Cerebral phaeohyphomycosis caused by ladophialophora bantiana and Fonsecaea monophora: report of three cases

H Takei et al. Clin Neuropathol. 2007 Jan-Feb.

Abstract

Three cases of cerebral phaeohyphomycosis are described. Two cases (Cases 1, 2) are caused by highly neurotropic fungi, Cladophialophora bantiana, and the other one (Case 3) is the first reported case in the United States, caused by the newly defined Fonsecaea monophora. (Case 1): A 65-year-old woman had been treated for a presumed diagnosis of Guillain-Barré syndrome and was found to have a ring-enhancing, fluid-filled lesion in the right frontal lobe.
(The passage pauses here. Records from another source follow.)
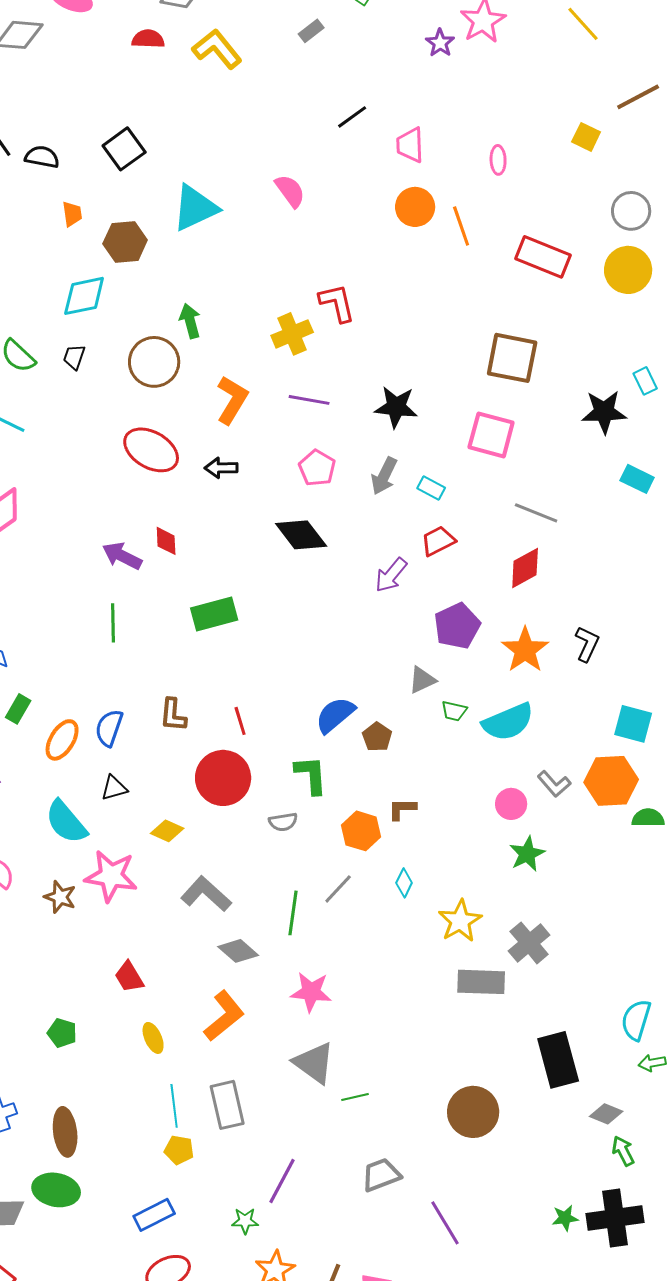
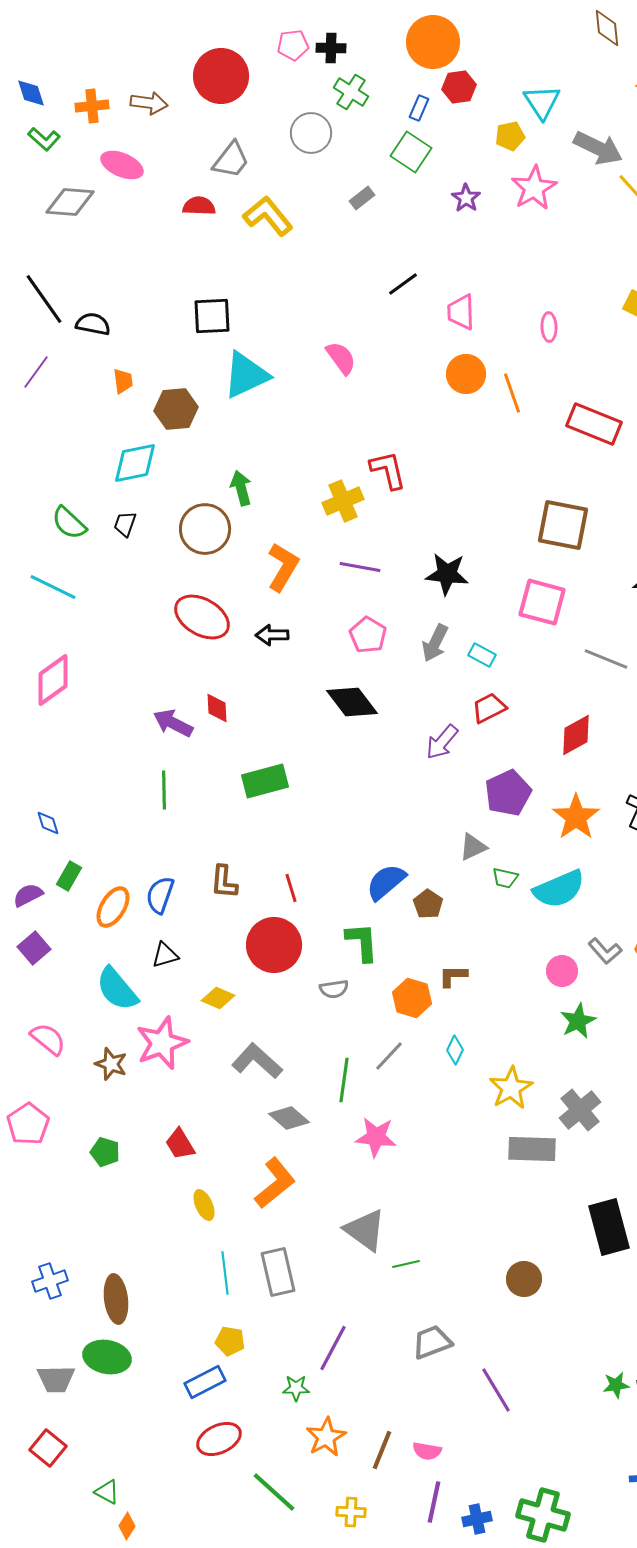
purple star: (440, 43) -> (466, 198), moved
black square: (124, 149) -> (212, 316), moved, turned 33
gray line: (536, 513) -> (606, 659), moved
pink star: (111, 876) -> (162, 1043), turned -30
pink star: (311, 992) -> (376, 1137), moved
green pentagon: (62, 1033) -> (105, 1152), moved
brown circle: (473, 1112) -> (524, 1279), size x0.7
yellow pentagon: (179, 1150) -> (230, 1341), moved

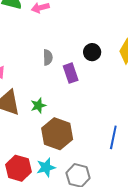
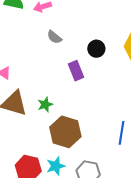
gray semicircle: (48, 57) -> (54, 37), moved, turned 133

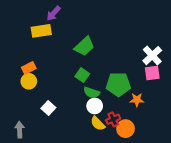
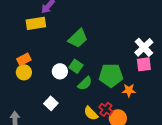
green semicircle: (92, 93) -> (85, 83), turned -63
white circle: (95, 106) -> (60, 71), moved
white square: (48, 108) -> (51, 103), moved
red cross: (113, 119) -> (106, 109), turned -32

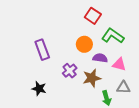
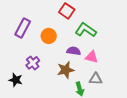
orange circle: (84, 44) -> (49, 36), moved
purple rectangle: (42, 50) -> (23, 28), moved, turned 48
purple cross: (70, 71) -> (33, 63), moved

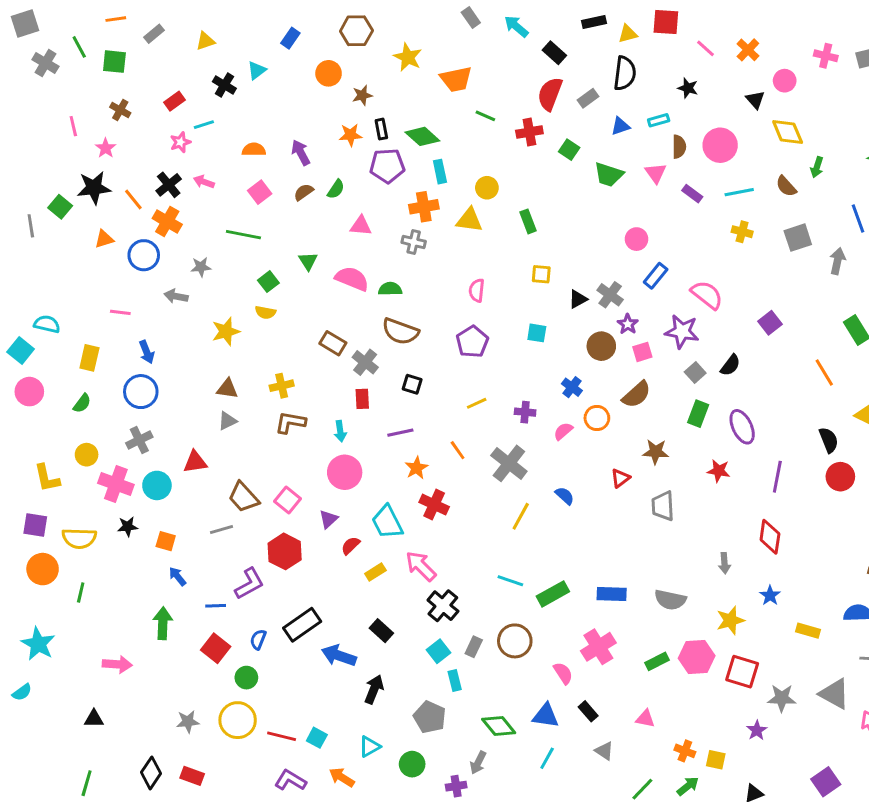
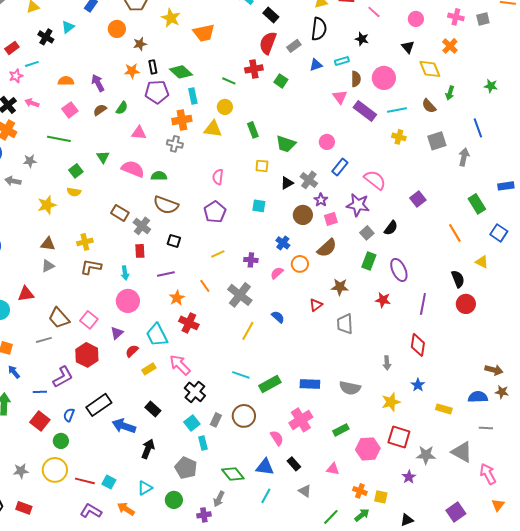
orange cross: (748, 50) -> (450, 46), moved
pink circle: (785, 81) -> (416, 19), moved
green line: (485, 116) -> (229, 81), moved
green trapezoid: (609, 175) -> (286, 144), moved
purple rectangle: (692, 194) -> (365, 111), size x1.6
pink hexagon: (697, 657) -> (368, 449), moved

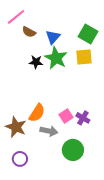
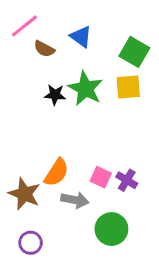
blue triangle: (53, 37) -> (81, 37), moved, turned -35
pink square: (66, 116) -> (101, 177), turned -32

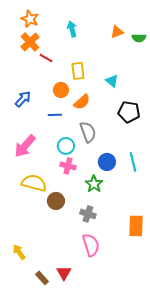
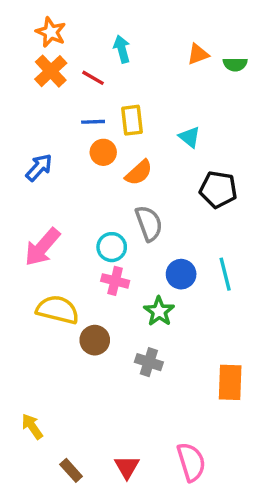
red line: (46, 58) -> (93, 78), moved
blue line: (55, 115) -> (93, 122), moved
pink semicircle: (91, 245) -> (191, 462), moved
red triangle: (64, 273) -> (127, 467), moved

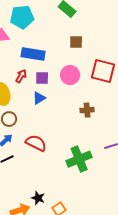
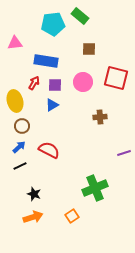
cyan pentagon: (22, 17) -> (53, 24), moved
green cross: (79, 159) -> (95, 188), moved
black star: (38, 198) -> (34, 194), moved

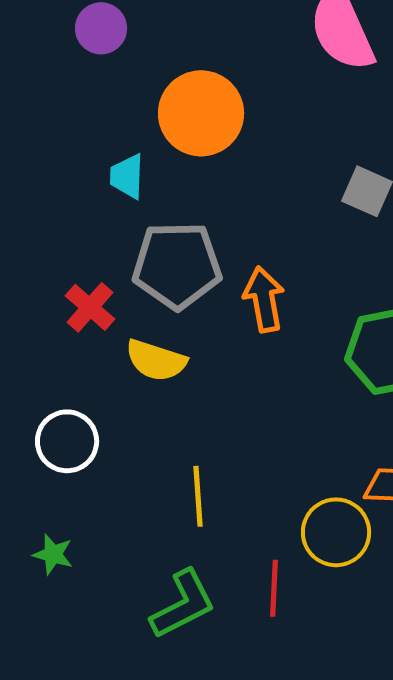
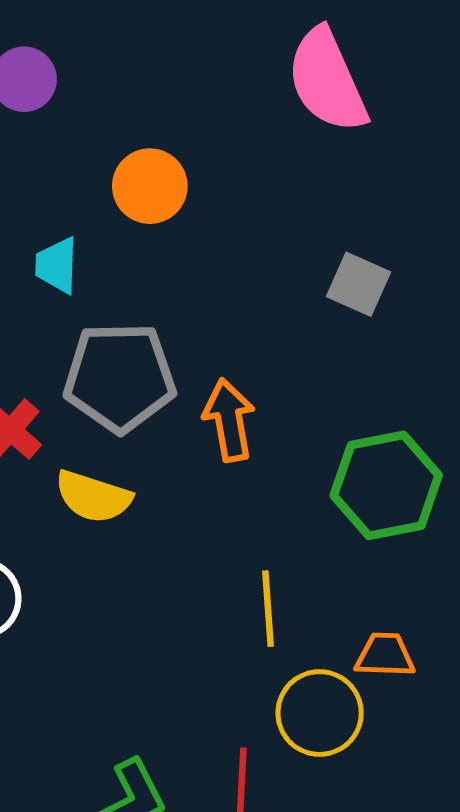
orange circle: (201, 113) -> (150, 186), size x0.7
yellow line: (198, 496) -> (268, 609), moved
The lesion was aspirated twice and then resected completely. (Case 2): A 45-year-old woman with a history of severe dermatomyositis presented with subacute ischemia in the left brainstem. Approximately 2 months later, she developed acute obstructive hydrocephalus and was found to have small cystic lesions in the left ambient cistern, fourth ventricle and cerebral aqueduct, which had probably caused the previous ischemic symptoms due to emboli/ thrombi. (Case 3): A 62-year-old, post livertransplant woman developed multiple brain and bone abscesses. Cultures from these lesions grew the same fungi. Histologically, all three cases revealed multiple epithelioid and giant cell granulomata with groups of golden-brown yeast-like cells as well as chains of budding cells. In Case 3, scattered muriform cells, characteristic of chromoblastomycosis, were present. In Cases 2 and 3, the fungi were easily identified on frozen sections, which may be considered useful in determining post-operative therapy.